*Task brief:* For this exercise, return the line containing "Abeceda ekonomiky a ekonómie" and every line after it through the end of the records below, without alteration.

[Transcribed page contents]
---*---

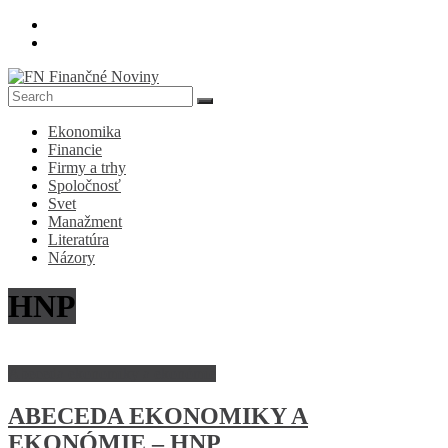
Skip
to
content
FN
Ekonomika
Finančné
Financie
Noviny
Firmy a trhy
Spoločnosť
Denník
Svet
o
Manažment
ekonomike
Literatúra
a
Názory
spoločnosti
HNP
Abeceda ekonomiky a ekonómie
ABECEDA EKONOMIKY A
EKONÓMIE – HNP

---*---

*Answer below:*
Abeceda ekonomiky a ekonómie
ABECEDA EKONOMIKY A
EKONÓMIE – HNP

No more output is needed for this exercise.